The email, no doubt, was leaked to him by a disgruntled Xoogler. I don’t imagine Arrington wrestled very long over whether to publish it or not but he does offer some analysis before the cut’n’paste.
I’m not an HR expert (as HR like to remind me!) but I see three common points made in the email.
- The employee thought Google would be heaven on earth. They were disappointed.
- The hiring process is a real pain.
- The employee thought they could make more money elsewhere.
It can take months to join Google. That’s well known. It annoys people. Is it a reason for leaving Google, though? I think hiring process simply becomes a supporting factor for the first gripe – the longer the process takes to join Google then the bigger the initial investment of hope is.
Google probably is a great place to work but I doubt this is soley because of all the extra perks that the company offers. The Xooglers dismiss these and say they count for very little.
Here at bigmouthmedia we’ve won more than a few ‘best place to work’ awards and I know they’re not just based on what the company says they do for their employees and a lot of attention is paid to surveying the employees and asking their opinion. In order for Google to have won these awards then the overwhelming majority of employees must be very happy there.
However, no matter how good it is to work at Google – it is not as good as you hoped it would be.
Xooglers with jobs may prefer their current roles for the little reasons – a smaller team, less expectation or simply relief that they found employment after Google.
Let’s look at that third point – the Xooglers thought they could make more money elsewhere.
I bet these are the young Xooglers. These former Google employees are likely to be the college grads who’ve never had a job elsewhere. These people don’t know what it is like in traditional companies where the career ladder is a prehistoric beast that crawls along a glacier speed.

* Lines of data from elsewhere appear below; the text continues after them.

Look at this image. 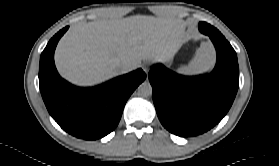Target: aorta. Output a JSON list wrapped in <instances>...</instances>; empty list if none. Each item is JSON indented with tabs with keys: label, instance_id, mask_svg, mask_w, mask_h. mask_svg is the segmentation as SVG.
Returning <instances> with one entry per match:
<instances>
[{
	"label": "aorta",
	"instance_id": "762f6f07",
	"mask_svg": "<svg viewBox=\"0 0 279 166\" xmlns=\"http://www.w3.org/2000/svg\"><path fill=\"white\" fill-rule=\"evenodd\" d=\"M138 94L142 97H148L152 94V86L148 81H144L138 87Z\"/></svg>",
	"mask_w": 279,
	"mask_h": 166
}]
</instances>
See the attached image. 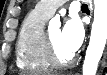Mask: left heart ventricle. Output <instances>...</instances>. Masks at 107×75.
Instances as JSON below:
<instances>
[{
	"label": "left heart ventricle",
	"mask_w": 107,
	"mask_h": 75,
	"mask_svg": "<svg viewBox=\"0 0 107 75\" xmlns=\"http://www.w3.org/2000/svg\"><path fill=\"white\" fill-rule=\"evenodd\" d=\"M48 35H49L50 39L52 40V42L61 58L66 59L72 55L69 51H67L64 48V46L62 44L61 30L54 29V30L50 31L48 33Z\"/></svg>",
	"instance_id": "obj_1"
}]
</instances>
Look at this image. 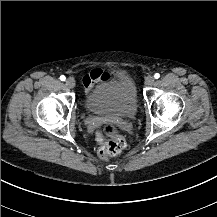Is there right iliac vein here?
<instances>
[{
    "label": "right iliac vein",
    "mask_w": 217,
    "mask_h": 217,
    "mask_svg": "<svg viewBox=\"0 0 217 217\" xmlns=\"http://www.w3.org/2000/svg\"><path fill=\"white\" fill-rule=\"evenodd\" d=\"M65 85L69 88H74L75 87V80L73 78H68L65 81Z\"/></svg>",
    "instance_id": "right-iliac-vein-1"
}]
</instances>
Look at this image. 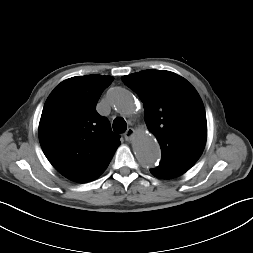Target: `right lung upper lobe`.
Instances as JSON below:
<instances>
[{
    "instance_id": "obj_1",
    "label": "right lung upper lobe",
    "mask_w": 253,
    "mask_h": 253,
    "mask_svg": "<svg viewBox=\"0 0 253 253\" xmlns=\"http://www.w3.org/2000/svg\"><path fill=\"white\" fill-rule=\"evenodd\" d=\"M112 76H76L61 82L45 102L39 140L50 163L66 178L89 182L107 168L120 136L96 111Z\"/></svg>"
}]
</instances>
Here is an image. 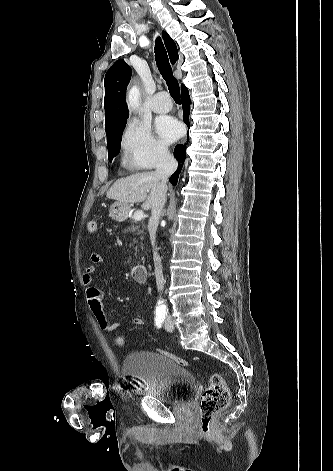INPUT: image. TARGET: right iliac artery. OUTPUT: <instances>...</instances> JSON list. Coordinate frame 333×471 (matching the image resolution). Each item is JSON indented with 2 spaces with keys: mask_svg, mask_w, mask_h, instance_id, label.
Instances as JSON below:
<instances>
[{
  "mask_svg": "<svg viewBox=\"0 0 333 471\" xmlns=\"http://www.w3.org/2000/svg\"><path fill=\"white\" fill-rule=\"evenodd\" d=\"M164 319H165L164 312H156L155 325L157 326V328H161L162 323L164 322Z\"/></svg>",
  "mask_w": 333,
  "mask_h": 471,
  "instance_id": "obj_1",
  "label": "right iliac artery"
}]
</instances>
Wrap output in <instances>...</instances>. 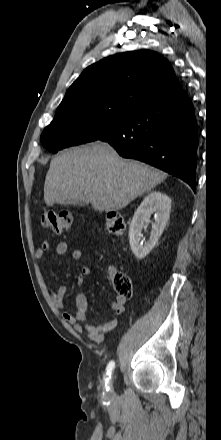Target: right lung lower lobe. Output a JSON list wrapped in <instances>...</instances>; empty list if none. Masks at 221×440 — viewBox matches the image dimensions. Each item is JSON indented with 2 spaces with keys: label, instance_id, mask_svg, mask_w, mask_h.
<instances>
[{
  "label": "right lung lower lobe",
  "instance_id": "obj_1",
  "mask_svg": "<svg viewBox=\"0 0 221 440\" xmlns=\"http://www.w3.org/2000/svg\"><path fill=\"white\" fill-rule=\"evenodd\" d=\"M98 140L109 143L124 158L182 179L195 191L197 124L191 100L182 89L138 107Z\"/></svg>",
  "mask_w": 221,
  "mask_h": 440
}]
</instances>
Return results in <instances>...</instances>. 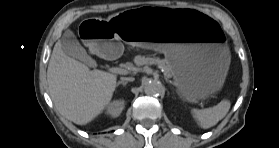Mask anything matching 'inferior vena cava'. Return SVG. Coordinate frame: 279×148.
<instances>
[{"mask_svg":"<svg viewBox=\"0 0 279 148\" xmlns=\"http://www.w3.org/2000/svg\"><path fill=\"white\" fill-rule=\"evenodd\" d=\"M121 80L128 82V81H134V78L133 77H122Z\"/></svg>","mask_w":279,"mask_h":148,"instance_id":"inferior-vena-cava-1","label":"inferior vena cava"}]
</instances>
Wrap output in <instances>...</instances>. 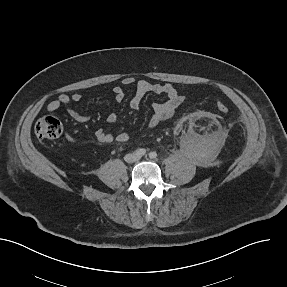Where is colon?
<instances>
[{
    "mask_svg": "<svg viewBox=\"0 0 287 287\" xmlns=\"http://www.w3.org/2000/svg\"><path fill=\"white\" fill-rule=\"evenodd\" d=\"M216 109L223 114L229 111L228 105L223 102H218ZM34 132L40 140H54L61 136L63 124L54 116H44L35 122Z\"/></svg>",
    "mask_w": 287,
    "mask_h": 287,
    "instance_id": "1",
    "label": "colon"
}]
</instances>
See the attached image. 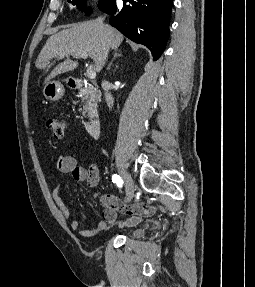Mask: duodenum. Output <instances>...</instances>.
I'll return each instance as SVG.
<instances>
[{
  "label": "duodenum",
  "instance_id": "410a0bca",
  "mask_svg": "<svg viewBox=\"0 0 255 287\" xmlns=\"http://www.w3.org/2000/svg\"><path fill=\"white\" fill-rule=\"evenodd\" d=\"M84 85L82 81H73L70 83L72 88H80ZM87 132L90 137L97 138L100 133V119L98 117H93L89 120L87 124Z\"/></svg>",
  "mask_w": 255,
  "mask_h": 287
}]
</instances>
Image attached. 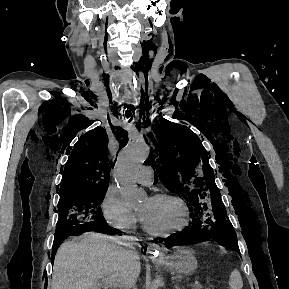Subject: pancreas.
<instances>
[{"mask_svg": "<svg viewBox=\"0 0 289 289\" xmlns=\"http://www.w3.org/2000/svg\"><path fill=\"white\" fill-rule=\"evenodd\" d=\"M195 289H203L202 287H199V288H195Z\"/></svg>", "mask_w": 289, "mask_h": 289, "instance_id": "1", "label": "pancreas"}]
</instances>
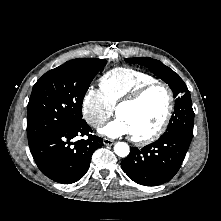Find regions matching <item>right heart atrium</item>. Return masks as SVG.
<instances>
[{"instance_id": "right-heart-atrium-1", "label": "right heart atrium", "mask_w": 221, "mask_h": 221, "mask_svg": "<svg viewBox=\"0 0 221 221\" xmlns=\"http://www.w3.org/2000/svg\"><path fill=\"white\" fill-rule=\"evenodd\" d=\"M113 113V107L100 89L89 87L82 99V116L93 128H99Z\"/></svg>"}]
</instances>
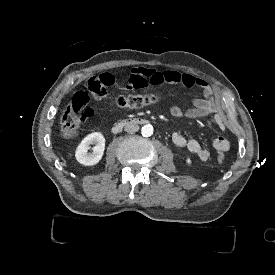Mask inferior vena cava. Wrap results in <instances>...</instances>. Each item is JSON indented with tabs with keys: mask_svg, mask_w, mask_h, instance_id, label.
Wrapping results in <instances>:
<instances>
[{
	"mask_svg": "<svg viewBox=\"0 0 275 275\" xmlns=\"http://www.w3.org/2000/svg\"><path fill=\"white\" fill-rule=\"evenodd\" d=\"M124 130L128 133L137 132L139 130V126L134 123H129L124 127Z\"/></svg>",
	"mask_w": 275,
	"mask_h": 275,
	"instance_id": "1",
	"label": "inferior vena cava"
}]
</instances>
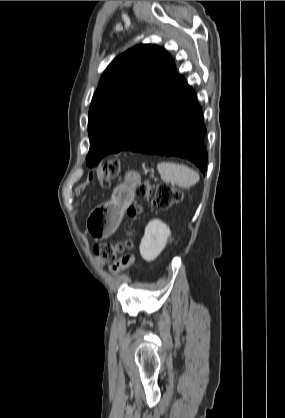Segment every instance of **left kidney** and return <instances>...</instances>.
Segmentation results:
<instances>
[{
    "label": "left kidney",
    "instance_id": "1",
    "mask_svg": "<svg viewBox=\"0 0 285 418\" xmlns=\"http://www.w3.org/2000/svg\"><path fill=\"white\" fill-rule=\"evenodd\" d=\"M171 232L159 219L151 220L145 227L139 250L142 258L148 262L155 260L167 244Z\"/></svg>",
    "mask_w": 285,
    "mask_h": 418
}]
</instances>
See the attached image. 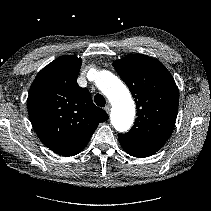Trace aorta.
I'll return each mask as SVG.
<instances>
[{
    "mask_svg": "<svg viewBox=\"0 0 211 211\" xmlns=\"http://www.w3.org/2000/svg\"><path fill=\"white\" fill-rule=\"evenodd\" d=\"M95 83L113 104L112 125L119 132L127 131L132 126L135 116V104L128 88L107 70L97 72Z\"/></svg>",
    "mask_w": 211,
    "mask_h": 211,
    "instance_id": "obj_1",
    "label": "aorta"
}]
</instances>
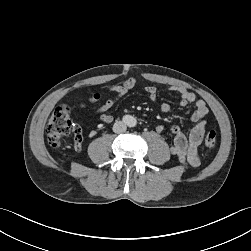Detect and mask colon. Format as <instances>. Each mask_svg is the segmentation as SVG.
<instances>
[{"label":"colon","instance_id":"obj_1","mask_svg":"<svg viewBox=\"0 0 251 251\" xmlns=\"http://www.w3.org/2000/svg\"><path fill=\"white\" fill-rule=\"evenodd\" d=\"M100 100V95L96 94L92 98V102L97 103ZM47 138L51 147L59 148L62 140L68 134L73 133L75 145L82 142L81 129L72 122L70 110L66 105H59L55 108L50 116L47 125ZM205 145L209 149H214L217 145V134L215 131H209L205 136Z\"/></svg>","mask_w":251,"mask_h":251}]
</instances>
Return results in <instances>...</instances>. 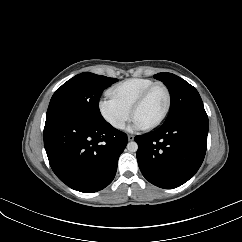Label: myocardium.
<instances>
[{
  "mask_svg": "<svg viewBox=\"0 0 242 242\" xmlns=\"http://www.w3.org/2000/svg\"><path fill=\"white\" fill-rule=\"evenodd\" d=\"M158 87L162 88L165 92L166 105H165L164 111H163L162 115L160 116V118L156 122H154L153 124L146 126L144 128V129H147V130H152V129L159 127L165 121V119L167 118L169 111H170V108H171V104H172V96H171V92H170L169 88L162 82L153 83L151 86L146 88L138 96V98L134 101V103H133V105L130 109L131 117L134 119V114H135L136 110L144 103V101L147 99V97L150 95V93Z\"/></svg>",
  "mask_w": 242,
  "mask_h": 242,
  "instance_id": "f54148a6",
  "label": "myocardium"
}]
</instances>
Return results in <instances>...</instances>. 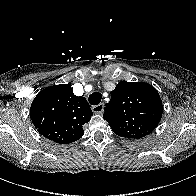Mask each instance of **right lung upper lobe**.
<instances>
[{
  "label": "right lung upper lobe",
  "mask_w": 196,
  "mask_h": 196,
  "mask_svg": "<svg viewBox=\"0 0 196 196\" xmlns=\"http://www.w3.org/2000/svg\"><path fill=\"white\" fill-rule=\"evenodd\" d=\"M30 113L39 134L59 144L80 139L84 134L82 126L93 115L87 100L74 95L70 84L40 91L32 102Z\"/></svg>",
  "instance_id": "obj_1"
}]
</instances>
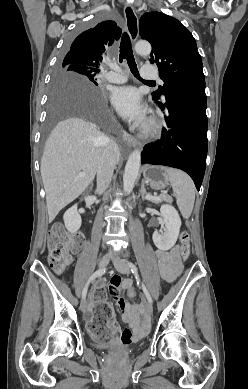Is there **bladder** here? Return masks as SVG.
Listing matches in <instances>:
<instances>
[{
  "mask_svg": "<svg viewBox=\"0 0 248 389\" xmlns=\"http://www.w3.org/2000/svg\"><path fill=\"white\" fill-rule=\"evenodd\" d=\"M93 346H94V348H96L98 350H102V351H118V350L125 349L120 344L100 342V341H94Z\"/></svg>",
  "mask_w": 248,
  "mask_h": 389,
  "instance_id": "obj_1",
  "label": "bladder"
}]
</instances>
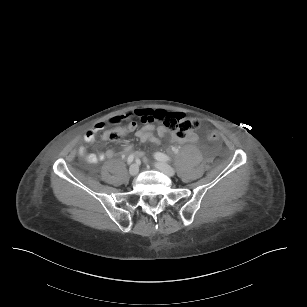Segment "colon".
<instances>
[{
	"label": "colon",
	"mask_w": 307,
	"mask_h": 307,
	"mask_svg": "<svg viewBox=\"0 0 307 307\" xmlns=\"http://www.w3.org/2000/svg\"><path fill=\"white\" fill-rule=\"evenodd\" d=\"M153 120L168 127L170 130L175 131L178 135L184 136L200 128L199 120L190 118L181 113L173 112H161L156 118L152 117ZM100 130L104 131L106 138L110 141L116 142L123 138L126 132L132 130V125H128L125 128H113L107 129L106 125L102 124L99 127ZM207 138L211 143H216L219 139L218 133L209 128L207 130Z\"/></svg>",
	"instance_id": "5ec220e1"
}]
</instances>
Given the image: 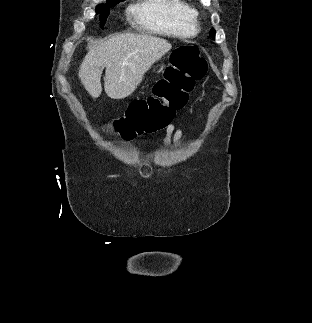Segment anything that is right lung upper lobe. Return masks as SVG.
<instances>
[{
    "label": "right lung upper lobe",
    "mask_w": 312,
    "mask_h": 323,
    "mask_svg": "<svg viewBox=\"0 0 312 323\" xmlns=\"http://www.w3.org/2000/svg\"><path fill=\"white\" fill-rule=\"evenodd\" d=\"M120 1H122V0H107V4H109V3L116 4V3L120 2ZM100 5H103V4H100Z\"/></svg>",
    "instance_id": "cb5924a9"
}]
</instances>
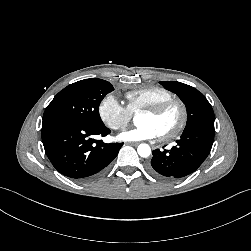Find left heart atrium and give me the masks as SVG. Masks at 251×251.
Returning a JSON list of instances; mask_svg holds the SVG:
<instances>
[{
  "mask_svg": "<svg viewBox=\"0 0 251 251\" xmlns=\"http://www.w3.org/2000/svg\"><path fill=\"white\" fill-rule=\"evenodd\" d=\"M158 136V131L152 125L140 124L135 128L120 133L118 138L123 141H142L154 139Z\"/></svg>",
  "mask_w": 251,
  "mask_h": 251,
  "instance_id": "1",
  "label": "left heart atrium"
}]
</instances>
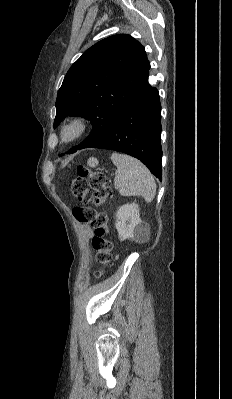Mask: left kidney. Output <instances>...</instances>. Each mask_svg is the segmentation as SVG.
<instances>
[{
	"label": "left kidney",
	"mask_w": 232,
	"mask_h": 399,
	"mask_svg": "<svg viewBox=\"0 0 232 399\" xmlns=\"http://www.w3.org/2000/svg\"><path fill=\"white\" fill-rule=\"evenodd\" d=\"M115 227L118 231L119 239H141L148 231L147 223L140 217L137 203H125L117 211Z\"/></svg>",
	"instance_id": "1"
}]
</instances>
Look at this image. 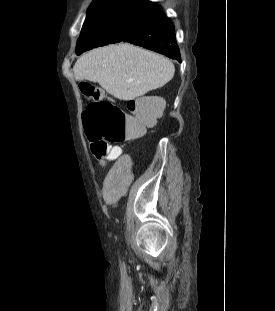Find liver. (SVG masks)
I'll return each mask as SVG.
<instances>
[{"instance_id": "obj_1", "label": "liver", "mask_w": 275, "mask_h": 311, "mask_svg": "<svg viewBox=\"0 0 275 311\" xmlns=\"http://www.w3.org/2000/svg\"><path fill=\"white\" fill-rule=\"evenodd\" d=\"M74 77L98 83L120 100H132L163 87L174 76L167 58L140 47L121 43L94 49L75 63Z\"/></svg>"}]
</instances>
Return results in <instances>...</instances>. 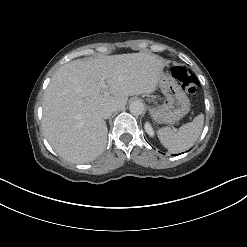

If digital is your first job then you can be forgiven for getting caught up in the speed of the sector. Most other industries aren't as fast.
Those employees who count Google as their first job may also be too inexperienced to appreciate just the extent at which headhunters and recruitment agency can lie. If you poke your head above the parapets and express interest in a role outside the company then lots of people will reassure you that you’ll earn a lot more.
Once those lies – or shall we say optimistic evaluations – reach your ears then a wrestle with temptation and frustration begins. If you can’t dismiss the claims then you’re going to wonder if they’re true.
I bet many of the people who left Google to go on for more pay elsewhere are now very insecure in their jobs. The company who hired them may well have extremely high expectations which will be hard to meet. Even if they are being met the Xoogler is an expense hire and it is now an awful time in the economy.
The challenge Google faces is that a very large percentage of their workforce are inexperienced in the job market. These are the employees who’ll wonder whether the grass is greener elsewhere. These are not the employees who’ve been around long enough to recognise a good thing when they see it.
Me? I wouldn‘t like to work for Google. I greatly prefer working with Google.